Could you write out the records below exactly as they appear, leaving out any pictures?

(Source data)
------------------------------------------------

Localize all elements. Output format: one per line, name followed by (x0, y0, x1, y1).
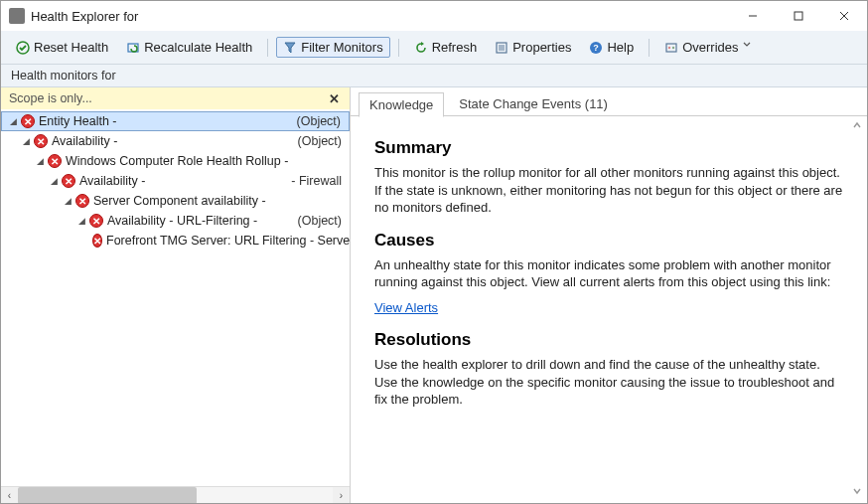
separator (398, 39, 399, 57)
scroll-left-button[interactable]: ‹ (1, 487, 18, 504)
scope-bar[interactable]: Scope is only... ✕ (1, 87, 350, 109)
filter-monitors-button[interactable]: Filter Monitors (276, 37, 389, 58)
tree-expand-icon[interactable]: ◢ (8, 116, 19, 127)
tree-node-label: Entity Health - (39, 114, 117, 128)
tree-expand-icon[interactable]: ◢ (63, 196, 73, 207)
recalc-icon (126, 41, 140, 55)
properties-icon (495, 41, 508, 55)
status-critical-icon: ✕ (62, 174, 75, 188)
svg-text:?: ? (594, 43, 600, 53)
scope-text: Scope is only... (9, 91, 92, 105)
tab-knowledge-label: Knowledge (369, 97, 433, 112)
app-icon (9, 8, 25, 24)
recalculate-health-button[interactable]: Recalculate Health (119, 37, 259, 58)
view-alerts-link[interactable]: View Alerts (374, 300, 438, 315)
v-scrollbar[interactable] (849, 117, 865, 499)
close-icon[interactable]: ✕ (329, 91, 340, 106)
funnel-icon (283, 41, 297, 55)
tree-node-label: Server Component availability - (93, 194, 266, 208)
tab-strip: Knowledge State Change Events (11) (351, 87, 867, 116)
causes-text: An unhealthy state for this monitor indi… (374, 256, 843, 291)
check-icon (16, 41, 30, 55)
scroll-right-button[interactable]: › (333, 487, 350, 504)
overrides-label: Overrides (682, 40, 738, 55)
tree-node-class: - Firewall (291, 174, 350, 188)
tree-expand-icon[interactable]: ◢ (49, 176, 60, 187)
tree-node[interactable]: ◢✕Availability - URL-Filtering -(Object) (1, 211, 350, 231)
svg-rect-12 (666, 44, 676, 52)
refresh-button[interactable]: Refresh (407, 37, 485, 58)
tree-node[interactable]: ◢✕Server Component availability - (1, 191, 350, 211)
refresh-label: Refresh (432, 40, 478, 55)
tab-state-change-label: State Change Events (11) (459, 96, 608, 111)
chevron-down-icon (743, 41, 751, 55)
scroll-track[interactable] (18, 487, 333, 504)
monitor-tree[interactable]: ◢✕Entity Health -(Object)◢✕Availability … (1, 109, 350, 486)
status-critical-icon: ✕ (92, 234, 102, 248)
help-icon: ? (589, 41, 603, 55)
status-critical-icon: ✕ (48, 154, 62, 168)
overrides-icon (664, 41, 678, 55)
context-text: Health monitors for (11, 69, 116, 83)
summary-text: This monitor is the rollup monitor for a… (374, 164, 843, 217)
filter-label: Filter Monitors (301, 40, 382, 55)
tree-node-label: Windows Computer Role Health Rollup - (66, 154, 288, 168)
scroll-thumb[interactable] (18, 487, 197, 504)
window-title: Health Explorer for (31, 9, 730, 24)
toolbar: Reset Health Recalculate Health Filter M… (1, 31, 867, 65)
reset-health-button[interactable]: Reset Health (9, 37, 115, 58)
status-critical-icon: ✕ (75, 194, 89, 208)
tree-expand-icon[interactable]: ◢ (21, 136, 32, 147)
status-critical-icon: ✕ (21, 114, 35, 128)
tree-node-class: (Object) (298, 134, 350, 148)
svg-rect-1 (795, 12, 802, 20)
tree-node[interactable]: ◢✕Entity Health -(Object) (1, 111, 350, 131)
tree-expand-icon[interactable]: ◢ (76, 216, 87, 227)
scroll-down-button[interactable] (849, 483, 865, 499)
h-scrollbar[interactable]: ‹ › (1, 486, 350, 503)
causes-heading: Causes (374, 231, 843, 251)
resolutions-heading: Resolutions (374, 330, 843, 350)
tree-panel: Scope is only... ✕ ◢✕Entity Health -(Obj… (1, 87, 351, 503)
tree-node[interactable]: ✕Forefront TMG Server: URL Filtering - S… (1, 231, 350, 251)
help-button[interactable]: ? Help (582, 37, 641, 58)
tree-node-label: Availability - URL-Filtering - (107, 214, 257, 228)
maximize-button[interactable] (776, 1, 821, 31)
health-explorer-window: Health Explorer for Reset Health Recalcu… (0, 0, 868, 504)
tree-node-class: (Object) (298, 214, 350, 228)
tree-node[interactable]: ◢✕Availability -(Object) (1, 131, 350, 151)
details-panel: Knowledge State Change Events (11) Summa… (351, 87, 867, 503)
properties-button[interactable]: Properties (488, 37, 578, 58)
tree-node-class: (Object) (297, 114, 349, 128)
tree-node[interactable]: ◢✕Availability -- Firewall (1, 171, 350, 191)
status-critical-icon: ✕ (89, 214, 103, 228)
separator (267, 39, 268, 57)
separator (649, 39, 650, 57)
close-button[interactable] (821, 1, 867, 31)
properties-label: Properties (512, 40, 571, 55)
status-critical-icon: ✕ (34, 134, 48, 148)
tab-knowledge[interactable]: Knowledge (359, 92, 444, 117)
help-label: Help (607, 40, 634, 55)
tree-node-label: Availability - (52, 134, 117, 148)
title-bar: Health Explorer for (1, 1, 867, 31)
svg-point-14 (672, 46, 674, 48)
refresh-icon (414, 41, 428, 55)
svg-point-13 (668, 46, 670, 48)
minimize-button[interactable] (730, 1, 776, 31)
resolutions-text: Use the health explorer to drill down an… (374, 356, 843, 409)
tree-node[interactable]: ◢✕Windows Computer Role Health Rollup - (1, 151, 350, 171)
context-bar: Health monitors for (1, 65, 867, 87)
tree-expand-icon[interactable]: ◢ (35, 156, 46, 167)
reset-health-label: Reset Health (34, 40, 108, 55)
tab-state-change[interactable]: State Change Events (11) (448, 91, 619, 116)
summary-heading: Summary (374, 138, 843, 158)
knowledge-content: Summary This monitor is the rollup monit… (351, 115, 867, 503)
overrides-button[interactable]: Overrides (657, 37, 757, 58)
scroll-up-button[interactable] (849, 117, 865, 133)
tree-node-label: Availability - (79, 174, 145, 188)
tree-node-label: Forefront TMG Server: URL Filtering - Se… (106, 234, 350, 248)
recalc-label: Recalculate Health (144, 40, 252, 55)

------------------------------------------------

**WRITTEN REPLY**
Localize all elements. Output format: one per line, name followed by (x0, y0, x1, y1).
separator (398, 39, 399, 57)
scroll-left-button[interactable]: ‹ (1, 487, 18, 504)
scope-bar[interactable]: Scope is only... ✕ (1, 87, 350, 109)
filter-monitors-button[interactable]: Filter Monitors (276, 37, 389, 58)
tree-expand-icon[interactable]: ◢ (8, 116, 19, 127)
tree-node-label: Entity Health - (39, 114, 117, 128)
tree-expand-icon[interactable]: ◢ (63, 196, 73, 207)
recalc-icon (126, 41, 140, 55)
properties-icon (495, 41, 508, 55)
status-critical-icon: ✕ (62, 174, 75, 188)
svg-text:?: ? (594, 43, 600, 53)
scope-text: Scope is only... (9, 91, 92, 105)
tab-knowledge-label: Knowledge (369, 97, 433, 112)
app-icon (9, 8, 25, 24)
recalculate-health-button[interactable]: Recalculate Health (119, 37, 259, 58)
view-alerts-link[interactable]: View Alerts (374, 300, 438, 315)
v-scrollbar[interactable] (849, 117, 865, 499)
close-icon[interactable]: ✕ (329, 91, 340, 106)
funnel-icon (283, 41, 297, 55)
tree-node-label: Server Component availability - (93, 194, 266, 208)
tab-strip: Knowledge State Change Events (11) (351, 87, 867, 116)
causes-text: An unhealthy state for this monitor indi… (374, 256, 843, 291)
check-icon (16, 41, 30, 55)
scroll-right-button[interactable]: › (333, 487, 350, 504)
overrides-label: Overrides (682, 40, 738, 55)
tree-node-class: - Firewall (291, 174, 350, 188)
tree-expand-icon[interactable]: ◢ (49, 176, 60, 187)
tree-node[interactable]: ◢✕Availability - URL-Filtering -(Object) (1, 211, 350, 231)
svg-rect-12 (666, 44, 676, 52)
refresh-button[interactable]: Refresh (407, 37, 485, 58)
tree-node[interactable]: ◢✕Server Component availability - (1, 191, 350, 211)
refresh-label: Refresh (432, 40, 478, 55)
tab-state-change-label: State Change Events (11) (459, 96, 608, 111)
chevron-down-icon (743, 41, 751, 55)
scroll-track[interactable] (18, 487, 333, 504)
monitor-tree[interactable]: ◢✕Entity Health -(Object)◢✕Availability … (1, 109, 350, 486)
status-critical-icon: ✕ (92, 234, 102, 248)
help-icon: ? (589, 41, 603, 55)
status-critical-icon: ✕ (48, 154, 62, 168)
overrides-icon (664, 41, 678, 55)
context-text: Health monitors for (11, 69, 116, 83)
summary-text: This monitor is the rollup monitor for a… (374, 164, 843, 217)
filter-label: Filter Monitors (301, 40, 382, 55)
tree-node-label: Windows Computer Role Health Rollup - (66, 154, 288, 168)
scroll-thumb[interactable] (18, 487, 197, 504)
window-title: Health Explorer for (31, 9, 730, 24)
toolbar: Reset Health Recalculate Health Filter M… (1, 31, 867, 65)
reset-health-button[interactable]: Reset Health (9, 37, 115, 58)
status-critical-icon: ✕ (75, 194, 89, 208)
tree-expand-icon[interactable]: ◢ (21, 136, 32, 147)
status-critical-icon: ✕ (21, 114, 35, 128)
tree-node-class: (Object) (298, 134, 350, 148)
svg-rect-1 (795, 12, 802, 20)
tree-node[interactable]: ◢✕Entity Health -(Object) (1, 111, 350, 131)
tree-expand-icon[interactable]: ◢ (76, 216, 87, 227)
scroll-down-button[interactable] (849, 483, 865, 499)
h-scrollbar[interactable]: ‹ › (1, 486, 350, 503)
causes-heading: Causes (374, 231, 843, 251)
resolutions-heading: Resolutions (374, 330, 843, 350)
tree-panel: Scope is only... ✕ ◢✕Entity Health -(Obj… (1, 87, 351, 503)
tree-node[interactable]: ✕Forefront TMG Server: URL Filtering - S… (1, 231, 350, 251)
help-button[interactable]: ? Help (582, 37, 641, 58)
tree-node-label: Availability - URL-Filtering - (107, 214, 257, 228)
maximize-button[interactable] (776, 1, 821, 31)
health-explorer-window: Health Explorer for Reset Health Recalcu… (0, 0, 868, 504)
tree-node-class: (Object) (298, 214, 350, 228)
tree-node[interactable]: ◢✕Availability -(Object) (1, 131, 350, 151)
details-panel: Knowledge State Change Events (11) Summa… (351, 87, 867, 503)
properties-button[interactable]: Properties (488, 37, 578, 58)
tree-node-class: (Object) (297, 114, 349, 128)
tree-node[interactable]: ◢✕Availability -- Firewall (1, 171, 350, 191)
status-critical-icon: ✕ (89, 214, 103, 228)
separator (267, 39, 268, 57)
separator (649, 39, 650, 57)
close-button[interactable] (821, 1, 867, 31)
properties-label: Properties (512, 40, 571, 55)
status-critical-icon: ✕ (34, 134, 48, 148)
tab-knowledge[interactable]: Knowledge (359, 92, 444, 117)
help-label: Help (607, 40, 634, 55)
tree-node-label: Availability - (52, 134, 117, 148)
title-bar: Health Explorer for (1, 1, 867, 31)
svg-point-14 (672, 46, 674, 48)
refresh-icon (414, 41, 428, 55)
svg-point-13 (668, 46, 670, 48)
minimize-button[interactable] (730, 1, 776, 31)
resolutions-text: Use the health explorer to drill down an… (374, 356, 843, 409)
tree-node[interactable]: ◢✕Windows Computer Role Health Rollup - (1, 151, 350, 171)
context-bar: Health monitors for (1, 65, 867, 87)
tree-expand-icon[interactable]: ◢ (35, 156, 46, 167)
reset-health-label: Reset Health (34, 40, 108, 55)
tab-state-change[interactable]: State Change Events (11) (448, 91, 619, 116)
summary-heading: Summary (374, 138, 843, 158)
knowledge-content: Summary This monitor is the rollup monit… (351, 115, 867, 503)
overrides-button[interactable]: Overrides (657, 37, 757, 58)
scroll-up-button[interactable] (849, 117, 865, 133)
tree-node-label: Availability - (79, 174, 145, 188)
tree-node-label: Forefront TMG Server: URL Filtering - Se… (106, 234, 350, 248)
recalc-label: Recalculate Health (144, 40, 252, 55)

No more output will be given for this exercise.